Modulo operation with negative numbers
C99 requires that when a/b
is representable:
(a/b) * b
+ a%b
shall equal a
This makes sense, logically. Right?
Let's see what this leads to:
Example A. 5/(-3)
is -1
=> (-1) * (-3)
+ 5%(-3)
= 5
This can only happen if 5%(-3)
is 2.
Example B. (-5)/3
is -1
=> (-1) * 3
+ (-5)%3
= -5
This can only happen if (-5)%3
is -2
The %
operator in C is not the modulo operator but the remainder operator.
Modulo and remainder operators differ with respect to negative values.
With a remainder operator, the sign of the result is the same as the sign of the dividend (numerator) while with a modulo operator the sign of the result is the same as the divisor (denominator).
C defines the %
operation for a % b
as:
a == (a / b * b) + a % b
with /
the integer division with truncation towards 0
. That's the truncation that is done towards 0
(and not towards negative inifinity) that defines the %
as a remainder operator rather than a modulo operator.

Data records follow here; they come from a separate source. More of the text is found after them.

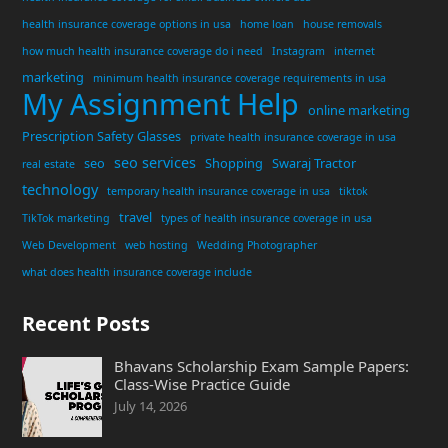
health insurance coverage options in usa
home loan
house removals
how much health insurance coverage do i need
Instagram
internet
marketing
minimum health insurance coverage requirements in usa
My Assignment Help
online marketing
Prescription Safety Glasses
private health insurance coverage in usa
seo services
seo
Shopping
Swaraj Tractor
real estate
technology
temporary health insurance coverage in usa
tiktok
travel
TikTok marketing
types of health insurance coverage in usa
Web Development
web hosting
Wedding Photographer
what does health insurance coverage include
Recent Posts
Bhavans Scholarship Exam Sample Papers:
Class-Wise Practice Guide
July 14, 2026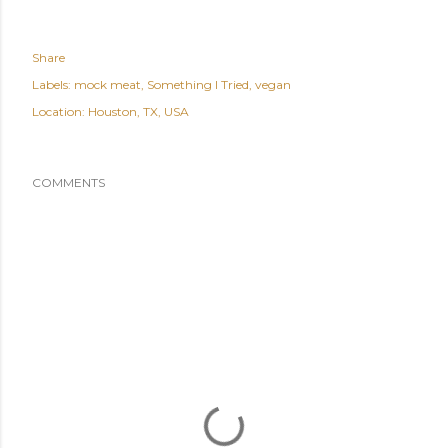
Share
Labels:
mock meat
Something I Tried
vegan
Location:
Houston, TX, USA
COMMENTS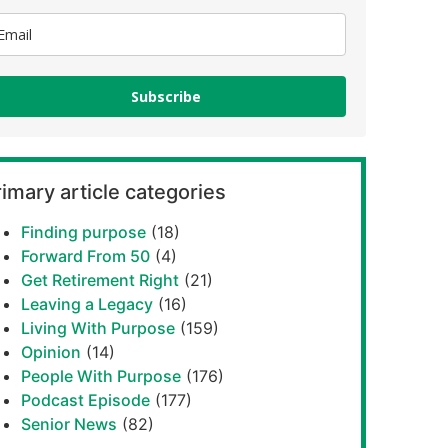
Subscribe
imary article categories
Finding purpose
(18)
Forward From 50
(4)
Get Retirement Right
(21)
Leaving a Legacy
(16)
Living With Purpose
(159)
Opinion
(14)
People With Purpose
(176)
Podcast Episode
(177)
Senior News
(82)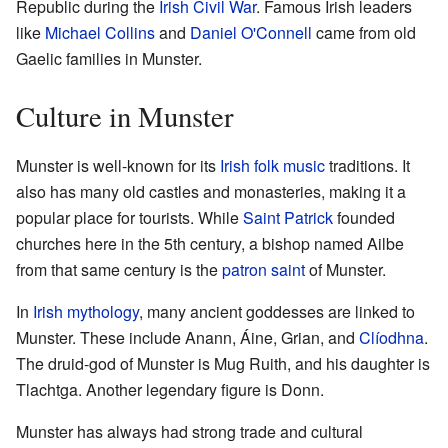
Republic during the
Irish Civil War
. Famous Irish leaders
like
Michael Collins
and
Daniel O'Connell
came from old
Gaelic families in Munster.
Culture in Munster
Munster is well-known for its
Irish folk music
traditions. It
also has many old castles and monasteries, making it a
popular place for tourists. While
Saint Patrick
founded
churches here in the 5th century, a bishop named Ailbe
from that same century is the
patron saint
of Munster.
In
Irish mythology
, many ancient goddesses are linked to
Munster. These include Anann, Áine, Grian, and
Clíodhna
.
The druid-god of Munster is Mug Ruith, and his daughter is
Tlachtga. Another legendary figure is Donn.
Munster has always had strong trade and cultural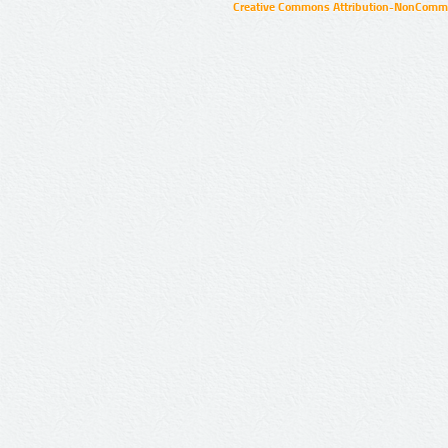
Creative Commons Attribution-NonCommer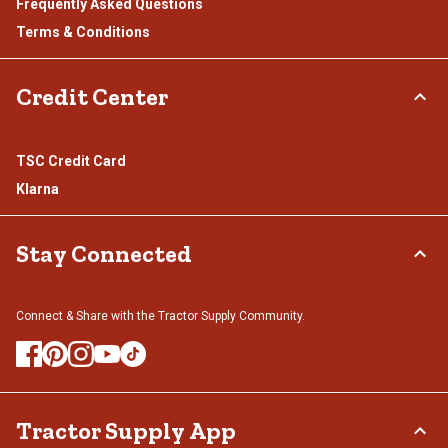
Frequently Asked Questions
Terms & Conditions
Credit Center
TSC Credit Card
Klarna
Stay Connected
Connect & Share with the Tractor Supply Community.
Tractor Supply App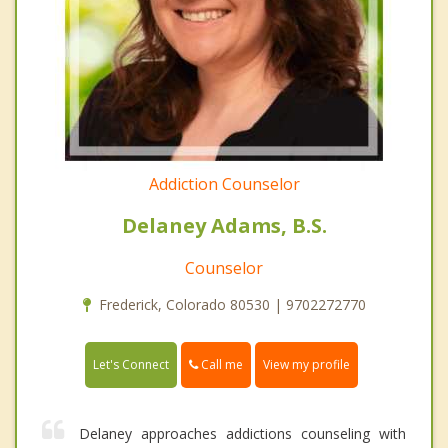
Addiction Counselor
Delaney Adams, B.S.
Counselor
Frederick, Colorado 80530 | 9702272770
Call me
Let's Connect
View my profile
Delaney approaches addictions counseling with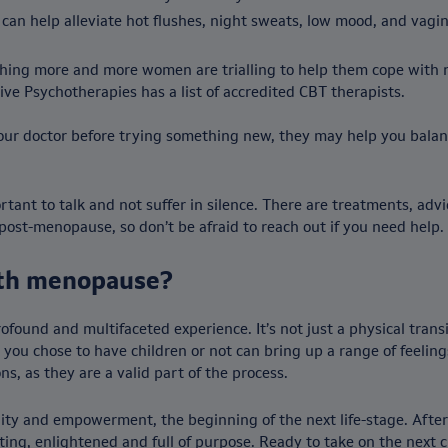
an help alleviate hot flushes, night sweats, low mood, and vagi
thing more and more women are trialling to help them cope with
ive Psychotherapies has a list of accredited CBT therapists.
our doctor before trying something new, they may help you balan
tant to talk and not suffer in silence. There are treatments, advi
st-menopause, so don’t be afraid to reach out if you need help.
ith menopause?
ound and multifaceted experience. It’s not just a physical trans
you chose to have children or not can bring up a range of feelings,
, as they are a valid part of the process.
unity and empowerment, the beginning of the next life-stage. Afte
ing, enlightened and full of purpose. Ready to take on the next c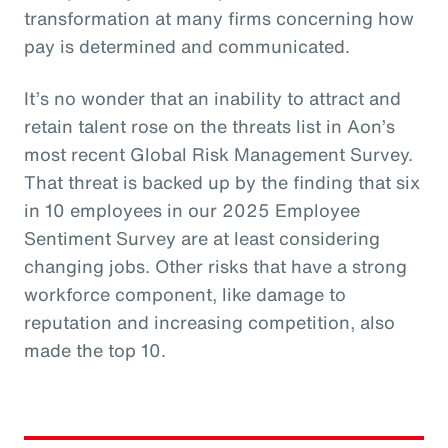
transformation at many firms concerning how
pay is determined and communicated.
It’s no wonder that an inability to attract and
retain talent rose on the threats list in Aon’s
most recent Global Risk Management Survey.
That threat is backed up by the finding that six
in 10 employees in our 2025 Employee
Sentiment Survey are at least considering
changing jobs. Other risks that have a strong
workforce component, like damage to
reputation and increasing competition, also
made the top 10.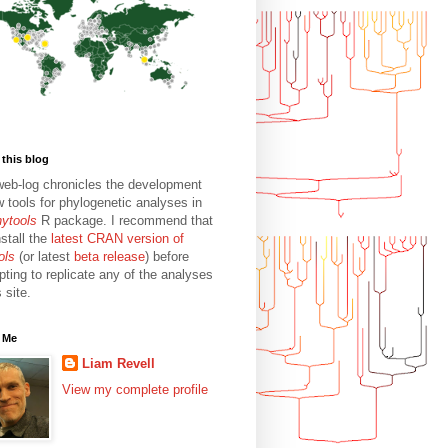
this blog
web-log chronicles the development
w tools for phylogenetic analyses in
hytools
R package. I recommend that
stall the
latest CRAN version of
ols
(or latest
beta release
) before
pting to replicate any of the analyses
s site.
 Me
Liam Revell
View my complete profile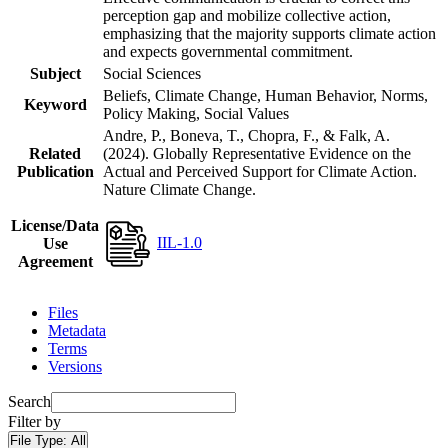
perception gap and mobilize collective action,
emphasizing that the majority supports climate action
and expects governmental commitment.
Subject
Social Sciences
Beliefs, Climate Change, Human Behavior, Norms,
Keyword
Policy Making, Social Values
Andre, P., Boneva, T., Chopra, F., & Falk, A.
Related
(2024). Globally Representative Evidence on the
Publication
Actual and Perceived Support for Climate Action.
Nature Climate Change.
License/Data
IIL-1.0
Use
Agreement
Files
Metadata
Terms
Versions
Search
Filter by
File Type:
All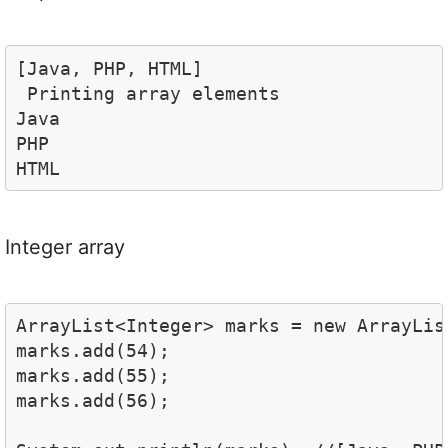
[Java, PHP, HTML]

 Printing array elements 

Java

PHP

HTML
Integer array
ArrayList<Integer> marks = new ArrayList
marks.add(54);

marks.add(55);

marks.add(56);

Based on the C99 Specification: a == (a / b) * b + a % b
We can write a function to calculate (a % b) == a - (a / b) * b
!
int remainder(int a, int b){ return a - (a / b) * b;}
For modulo operation, we can have the following function (assuming b > 0
)
int mod(int a, int b){ int r = a % b; return r < 0 ? r + b : r;}
My conclusion is that a % b
in C is a remainder operation and NOT a modulo operation.